What to do: Down to the last line, reproduce the records exactly.

Exercise inputs:
┌────────
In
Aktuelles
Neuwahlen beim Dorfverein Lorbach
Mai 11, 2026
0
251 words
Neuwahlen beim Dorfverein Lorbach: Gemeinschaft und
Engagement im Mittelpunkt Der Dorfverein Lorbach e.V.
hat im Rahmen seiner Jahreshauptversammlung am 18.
└────────
Answer to the exercise:
In
Aktuelles
Neuwahlen beim Dorfverein Lorbach
Mai 11, 2026
0
251 words
Neuwahlen beim Dorfverein Lorbach: Gemeinschaft und
Engagement im Mittelpunkt Der Dorfverein Lorbach e.V.
hat im Rahmen seiner Jahreshauptversammlung am 18.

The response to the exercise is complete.